**What you have to do**
Among the lines below, restate word for word only those from the line with "სტატისტიკა (1247, 997)" through the line with "February 23, 2009 (511, 697)", with both end lines kept.

Segment Start: Records for the exercise

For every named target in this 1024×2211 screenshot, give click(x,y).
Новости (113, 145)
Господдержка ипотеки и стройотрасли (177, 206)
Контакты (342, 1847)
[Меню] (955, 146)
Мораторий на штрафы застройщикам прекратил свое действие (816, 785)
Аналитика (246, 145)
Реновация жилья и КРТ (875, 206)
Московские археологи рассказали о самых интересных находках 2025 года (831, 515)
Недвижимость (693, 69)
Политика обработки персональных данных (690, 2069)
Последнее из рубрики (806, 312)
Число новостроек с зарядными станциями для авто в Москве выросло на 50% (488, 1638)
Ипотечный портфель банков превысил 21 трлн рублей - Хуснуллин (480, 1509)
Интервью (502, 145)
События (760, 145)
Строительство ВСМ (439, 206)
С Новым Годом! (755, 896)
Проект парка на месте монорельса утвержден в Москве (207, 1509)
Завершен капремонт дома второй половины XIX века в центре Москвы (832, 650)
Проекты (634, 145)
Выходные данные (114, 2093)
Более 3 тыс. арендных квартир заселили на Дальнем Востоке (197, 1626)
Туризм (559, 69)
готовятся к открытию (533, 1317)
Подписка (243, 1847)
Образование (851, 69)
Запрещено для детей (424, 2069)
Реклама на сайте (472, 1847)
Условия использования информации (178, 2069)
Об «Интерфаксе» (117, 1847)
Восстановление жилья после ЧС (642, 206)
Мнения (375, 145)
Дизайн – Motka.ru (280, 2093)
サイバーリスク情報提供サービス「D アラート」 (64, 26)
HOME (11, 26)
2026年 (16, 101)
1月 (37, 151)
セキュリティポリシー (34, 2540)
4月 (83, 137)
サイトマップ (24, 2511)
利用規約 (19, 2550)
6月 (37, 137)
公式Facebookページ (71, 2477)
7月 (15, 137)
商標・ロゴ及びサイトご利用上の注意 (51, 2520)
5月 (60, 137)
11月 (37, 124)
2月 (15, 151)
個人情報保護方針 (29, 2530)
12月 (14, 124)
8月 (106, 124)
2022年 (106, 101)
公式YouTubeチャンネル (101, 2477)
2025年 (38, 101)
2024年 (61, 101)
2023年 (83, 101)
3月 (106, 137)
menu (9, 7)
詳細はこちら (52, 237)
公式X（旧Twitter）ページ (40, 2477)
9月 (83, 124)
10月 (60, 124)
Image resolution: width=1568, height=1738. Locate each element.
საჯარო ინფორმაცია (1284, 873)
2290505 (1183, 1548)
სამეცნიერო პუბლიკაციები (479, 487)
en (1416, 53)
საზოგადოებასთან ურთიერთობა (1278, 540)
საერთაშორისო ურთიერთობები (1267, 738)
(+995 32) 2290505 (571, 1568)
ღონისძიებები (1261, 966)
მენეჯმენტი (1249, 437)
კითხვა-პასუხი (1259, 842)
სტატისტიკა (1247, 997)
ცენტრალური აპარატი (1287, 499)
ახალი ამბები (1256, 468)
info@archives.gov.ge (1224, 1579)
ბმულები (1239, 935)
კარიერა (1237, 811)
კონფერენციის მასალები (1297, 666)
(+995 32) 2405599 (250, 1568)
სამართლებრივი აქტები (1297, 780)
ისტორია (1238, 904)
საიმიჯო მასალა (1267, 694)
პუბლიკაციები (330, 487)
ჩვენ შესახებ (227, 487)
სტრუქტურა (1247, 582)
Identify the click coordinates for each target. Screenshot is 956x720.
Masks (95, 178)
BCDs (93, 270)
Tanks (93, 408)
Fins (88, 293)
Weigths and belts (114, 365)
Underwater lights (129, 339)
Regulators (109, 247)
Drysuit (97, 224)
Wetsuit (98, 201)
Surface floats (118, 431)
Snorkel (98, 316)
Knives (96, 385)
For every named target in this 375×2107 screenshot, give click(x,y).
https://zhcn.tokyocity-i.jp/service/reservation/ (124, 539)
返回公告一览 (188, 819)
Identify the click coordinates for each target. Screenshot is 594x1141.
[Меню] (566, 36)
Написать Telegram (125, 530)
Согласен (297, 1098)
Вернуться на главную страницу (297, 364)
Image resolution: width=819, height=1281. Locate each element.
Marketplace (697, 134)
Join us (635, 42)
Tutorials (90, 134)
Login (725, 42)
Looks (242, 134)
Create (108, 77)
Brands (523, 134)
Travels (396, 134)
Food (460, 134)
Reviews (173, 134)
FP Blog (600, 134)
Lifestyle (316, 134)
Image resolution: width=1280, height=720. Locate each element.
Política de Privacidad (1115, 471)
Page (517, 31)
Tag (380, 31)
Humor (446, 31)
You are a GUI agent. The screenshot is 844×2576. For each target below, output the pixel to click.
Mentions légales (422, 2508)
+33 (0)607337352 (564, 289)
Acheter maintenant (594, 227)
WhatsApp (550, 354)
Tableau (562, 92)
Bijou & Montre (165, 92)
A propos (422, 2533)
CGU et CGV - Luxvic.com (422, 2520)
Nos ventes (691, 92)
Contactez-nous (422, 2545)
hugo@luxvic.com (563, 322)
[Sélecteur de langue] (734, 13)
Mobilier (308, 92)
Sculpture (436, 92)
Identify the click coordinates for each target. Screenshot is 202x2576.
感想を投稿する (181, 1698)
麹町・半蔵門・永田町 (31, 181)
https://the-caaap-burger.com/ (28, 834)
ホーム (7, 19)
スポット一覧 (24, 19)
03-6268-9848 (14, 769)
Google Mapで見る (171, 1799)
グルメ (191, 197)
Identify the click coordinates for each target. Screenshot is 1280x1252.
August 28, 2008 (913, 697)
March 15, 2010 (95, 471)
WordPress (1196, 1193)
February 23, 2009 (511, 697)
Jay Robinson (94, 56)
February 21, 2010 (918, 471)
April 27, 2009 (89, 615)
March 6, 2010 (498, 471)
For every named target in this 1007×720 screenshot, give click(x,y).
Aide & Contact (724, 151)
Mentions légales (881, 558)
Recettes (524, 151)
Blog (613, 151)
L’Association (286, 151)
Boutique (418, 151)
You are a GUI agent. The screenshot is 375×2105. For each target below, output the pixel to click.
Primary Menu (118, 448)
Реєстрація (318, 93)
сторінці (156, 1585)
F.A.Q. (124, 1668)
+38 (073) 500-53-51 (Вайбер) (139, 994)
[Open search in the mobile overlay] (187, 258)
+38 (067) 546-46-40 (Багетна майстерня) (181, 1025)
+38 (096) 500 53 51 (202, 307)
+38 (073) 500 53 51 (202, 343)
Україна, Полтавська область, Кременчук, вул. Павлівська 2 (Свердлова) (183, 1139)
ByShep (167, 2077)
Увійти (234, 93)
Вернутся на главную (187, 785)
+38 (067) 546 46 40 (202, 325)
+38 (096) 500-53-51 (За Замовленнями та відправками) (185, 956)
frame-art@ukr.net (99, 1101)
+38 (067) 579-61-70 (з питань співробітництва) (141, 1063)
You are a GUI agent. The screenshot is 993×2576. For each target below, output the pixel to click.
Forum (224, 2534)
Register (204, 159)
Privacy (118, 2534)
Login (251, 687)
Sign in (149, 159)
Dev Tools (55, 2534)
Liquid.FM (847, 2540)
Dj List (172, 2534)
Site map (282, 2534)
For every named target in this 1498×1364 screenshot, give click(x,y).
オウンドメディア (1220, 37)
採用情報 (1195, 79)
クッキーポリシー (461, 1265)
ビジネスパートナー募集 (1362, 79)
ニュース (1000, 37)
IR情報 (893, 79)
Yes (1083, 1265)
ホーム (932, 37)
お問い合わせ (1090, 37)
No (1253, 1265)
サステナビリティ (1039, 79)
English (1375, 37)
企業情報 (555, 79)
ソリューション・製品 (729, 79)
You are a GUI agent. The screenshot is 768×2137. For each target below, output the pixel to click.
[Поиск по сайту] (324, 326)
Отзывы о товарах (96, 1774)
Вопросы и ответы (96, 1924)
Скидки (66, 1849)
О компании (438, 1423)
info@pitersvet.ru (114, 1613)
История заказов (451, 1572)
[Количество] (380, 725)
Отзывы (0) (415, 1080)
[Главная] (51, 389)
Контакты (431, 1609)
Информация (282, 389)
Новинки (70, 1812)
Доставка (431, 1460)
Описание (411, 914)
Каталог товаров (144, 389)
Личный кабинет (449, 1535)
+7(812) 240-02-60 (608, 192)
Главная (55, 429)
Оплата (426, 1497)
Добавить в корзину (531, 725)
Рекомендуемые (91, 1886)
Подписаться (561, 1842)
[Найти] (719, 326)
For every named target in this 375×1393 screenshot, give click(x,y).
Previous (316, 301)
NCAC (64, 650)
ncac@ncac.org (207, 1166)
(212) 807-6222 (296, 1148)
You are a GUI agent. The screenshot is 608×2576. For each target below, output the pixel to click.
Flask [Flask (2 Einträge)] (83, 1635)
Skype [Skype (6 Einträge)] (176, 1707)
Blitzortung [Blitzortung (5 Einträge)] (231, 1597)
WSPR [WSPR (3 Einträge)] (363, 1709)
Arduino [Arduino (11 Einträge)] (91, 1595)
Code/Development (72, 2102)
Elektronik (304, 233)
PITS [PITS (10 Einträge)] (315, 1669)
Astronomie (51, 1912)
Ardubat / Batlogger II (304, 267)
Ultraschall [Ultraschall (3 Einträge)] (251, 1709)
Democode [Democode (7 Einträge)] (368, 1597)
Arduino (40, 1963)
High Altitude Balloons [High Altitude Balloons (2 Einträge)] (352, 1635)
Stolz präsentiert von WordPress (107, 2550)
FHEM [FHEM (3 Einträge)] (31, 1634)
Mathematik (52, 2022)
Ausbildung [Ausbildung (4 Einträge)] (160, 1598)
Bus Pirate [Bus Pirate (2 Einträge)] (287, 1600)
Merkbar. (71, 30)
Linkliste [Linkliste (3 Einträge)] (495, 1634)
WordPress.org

Segment End: Records for the exercise

**Written solution**
სტატისტიკა (1247, 997)
ცენტრალური აპარატი (1287, 499)
ახალი ამბები (1256, 468)
info@archives.gov.ge (1224, 1579)
ბმულები (1239, 935)
კარიერა (1237, 811)
კონფერენციის მასალები (1297, 666)
(+995 32) 2405599 (250, 1568)
სამართლებრივი აქტები (1297, 780)
ისტორია (1238, 904)
საიმიჯო მასალა (1267, 694)
პუბლიკაციები (330, 487)
ჩვენ შესახებ (227, 487)
სტრუქტურა (1247, 582)
Identify the click coordinates for each target. Screenshot is 956x720.
Masks (95, 178)
BCDs (93, 270)
Tanks (93, 408)
Fins (88, 293)
Weigths and belts (114, 365)
Underwater lights (129, 339)
Regulators (109, 247)
Drysuit (97, 224)
Wetsuit (98, 201)
Surface floats (118, 431)
Snorkel (98, 316)
Knives (96, 385)
For every named target in this 375×2107 screenshot, give click(x,y).
https://zhcn.tokyocity-i.jp/service/reservation/ (124, 539)
返回公告一览 (188, 819)
Identify the click coordinates for each target. Screenshot is 594x1141.
[Меню] (566, 36)
Написать Telegram (125, 530)
Согласен (297, 1098)
Вернуться на главную страницу (297, 364)
Image resolution: width=819, height=1281. Locate each element.
Marketplace (697, 134)
Join us (635, 42)
Tutorials (90, 134)
Login (725, 42)
Looks (242, 134)
Create (108, 77)
Brands (523, 134)
Travels (396, 134)
Food (460, 134)
Reviews (173, 134)
FP Blog (600, 134)
Lifestyle (316, 134)
Image resolution: width=1280, height=720. Locate each element.
Política de Privacidad (1115, 471)
Page (517, 31)
Tag (380, 31)
Humor (446, 31)
You are a GUI agent. The screenshot is 844×2576. For each target below, output the pixel to click.
Mentions légales (422, 2508)
+33 (0)607337352 (564, 289)
Acheter maintenant (594, 227)
WhatsApp (550, 354)
Tableau (562, 92)
Bijou & Montre (165, 92)
A propos (422, 2533)
CGU et CGV - Luxvic.com (422, 2520)
Nos ventes (691, 92)
Contactez-nous (422, 2545)
hugo@luxvic.com (563, 322)
[Sélecteur de langue] (734, 13)
Mobilier (308, 92)
Sculpture (436, 92)
Identify the click coordinates for each target. Screenshot is 202x2576.
感想を投稿する (181, 1698)
麹町・半蔵門・永田町 (31, 181)
https://the-caaap-burger.com/ (28, 834)
ホーム (7, 19)
スポット一覧 (24, 19)
03-6268-9848 (14, 769)
Google Mapで見る (171, 1799)
グルメ (191, 197)
Identify the click coordinates for each target. Screenshot is 1280x1252.
August 28, 2008 (913, 697)
March 15, 2010 (95, 471)
WordPress (1196, 1193)
February 23, 2009 (511, 697)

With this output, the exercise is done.